Fishing with children: Do it now
Recreational boating and fishing rank high among America's favorite sporting activities. More people fish than play golf and tennis combined. The surest way to ensure longevity of the sport is by increased public awareness. Children that become committed anglers quickly develop an awareness and appreciation of the need for protecting, conserving and restoring America's aquatic natural resources.
Today's children will be the the next generation of American anglers, or not. With the vast angling resources available across the Adirondacks, parents and educators, it would be negligent to deny children the necessary knowledge and skills to effectively utilize such resources.
As a parent, I'd prefer that my child was out wading on a local stream than hanging out on a street corner.
Tips and techniques
for young anglers
There are a few key points that parents should be aware of when venturing out with children on an angling adventure. You don't need a boat full of fancy gear. Often, it's much easier to fish from shore. Always be positive and enthusiastic; make fishing a fun and enjoyable activity.
Let the kids gain competency by practice casting on the lawn at home. Provide a target such as an apple basket to improve accuracy.
Watch the weather and insure that outings are short, exciting and productive. Pick a place that is easy to get to, comfortable, and safe.
Bring along plenty of snacks, lunch, water, sunscreen, insect repellent, swimsuits, towels and first aid basics.
Make the trip comfortable for everyone and above all have patience with snagged lines, lost tackle and missed fish. Praise them often, you will accomplish more with positive feedback than a reprimand.

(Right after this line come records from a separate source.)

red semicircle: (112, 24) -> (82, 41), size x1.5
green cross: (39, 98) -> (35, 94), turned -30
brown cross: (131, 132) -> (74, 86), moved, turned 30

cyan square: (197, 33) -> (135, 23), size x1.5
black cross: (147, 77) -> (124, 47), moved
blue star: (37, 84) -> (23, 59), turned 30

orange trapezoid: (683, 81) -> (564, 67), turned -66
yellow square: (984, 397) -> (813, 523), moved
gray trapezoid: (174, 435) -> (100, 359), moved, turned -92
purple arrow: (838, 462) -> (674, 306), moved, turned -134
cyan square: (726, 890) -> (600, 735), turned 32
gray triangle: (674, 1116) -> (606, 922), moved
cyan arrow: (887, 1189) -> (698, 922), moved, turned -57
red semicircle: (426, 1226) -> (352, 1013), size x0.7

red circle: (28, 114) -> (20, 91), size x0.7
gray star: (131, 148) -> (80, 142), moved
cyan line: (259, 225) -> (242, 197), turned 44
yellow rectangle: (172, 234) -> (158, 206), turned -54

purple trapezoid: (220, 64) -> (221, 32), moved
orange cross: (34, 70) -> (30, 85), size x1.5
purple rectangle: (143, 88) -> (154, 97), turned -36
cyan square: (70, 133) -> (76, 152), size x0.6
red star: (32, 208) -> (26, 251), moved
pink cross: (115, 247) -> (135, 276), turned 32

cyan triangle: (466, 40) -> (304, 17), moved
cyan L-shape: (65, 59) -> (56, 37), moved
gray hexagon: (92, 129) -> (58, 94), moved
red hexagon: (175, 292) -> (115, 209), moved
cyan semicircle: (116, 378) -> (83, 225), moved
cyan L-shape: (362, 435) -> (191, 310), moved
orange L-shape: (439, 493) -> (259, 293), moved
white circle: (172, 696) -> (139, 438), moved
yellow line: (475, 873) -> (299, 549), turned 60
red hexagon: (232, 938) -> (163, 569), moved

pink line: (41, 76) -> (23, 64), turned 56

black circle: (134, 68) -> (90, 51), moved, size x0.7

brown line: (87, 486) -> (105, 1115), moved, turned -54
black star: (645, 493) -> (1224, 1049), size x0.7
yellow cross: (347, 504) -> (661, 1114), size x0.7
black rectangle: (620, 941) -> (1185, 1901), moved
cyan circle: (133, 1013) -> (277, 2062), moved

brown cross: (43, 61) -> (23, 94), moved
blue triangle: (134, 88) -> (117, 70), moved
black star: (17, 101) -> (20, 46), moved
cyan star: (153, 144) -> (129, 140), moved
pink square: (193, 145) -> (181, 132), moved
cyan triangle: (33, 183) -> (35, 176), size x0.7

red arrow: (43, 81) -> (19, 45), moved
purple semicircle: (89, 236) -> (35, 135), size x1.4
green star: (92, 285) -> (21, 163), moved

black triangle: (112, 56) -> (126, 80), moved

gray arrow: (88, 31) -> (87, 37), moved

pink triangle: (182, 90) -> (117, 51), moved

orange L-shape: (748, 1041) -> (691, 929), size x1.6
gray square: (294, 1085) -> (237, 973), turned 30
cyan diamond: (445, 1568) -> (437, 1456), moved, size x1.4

Target species most likely for success such as perch, sunnies or rock bass and use live bait such as worms, minnows or grasshoppers.
They don't have to catch the largest fish in the pond, but due to a shorter attention span, they must have activity. The key point is to fish where action is assured to avoid boredom. Keep it simple and use reliable equipment that is intended for novices. A short rod with a push button, spin casting reel is much easier to use than a long rod with an open face spinning reel.
For smaller children, drill a hole in the handle of the rod and attach a lanyard. Tie the lanyard to the boat or a belt buckle in case they drop the rod. Often kids will release the whole rod when letting go of the 'push button' on the reel. This simple tip may save you from "fishing for a rod."
Crimp the barb on all hooks. This makes it much easier to release the fish, a kid or a parent.
Protect the children and make certain that they always wear sunglasses when anyone has a rod in hand. A barbless hook can easily be removed from a finger or a foot, but not from an eyeball.
Spread anglers out. Make certain they are at least 10 feet apart and watch for others before casting. Use a bobber if possible, it will provide a visual clue to signal a bite. It also gives kids something to watch to stay attentive.
Leave your rod at home since the trip is all about a kid's fishing adventure. If possible, bring along someone their age to share the adventure with.
Look for water bugs, turtles, frogs, beavers or loons. Let them play with minnows or worms. Let them experience nature. Most of all, fishing should be fun, not a chore.
Take a camera along. After the trip, get prints in the kid's hands as soon as possible, so they can share the adventure with others. Encourage them to write a short story to accompany the photos, it can provide helpful feedback for future trips.
Show respect for the environment and the water. Teach water safety and in a boat, make certain everyone wears a PFD (lead by example).
Make each outing an adventure. Involve children in the planning for the day, look over maps, draw up a list and let them assist in the decision making process.
It should be their special time! A big part of the fun is in the preparation. Let them help with the tackle, digging worms or catching grasshoppers.
Most of all, strive to depart before the fish do, always leave them wanting more.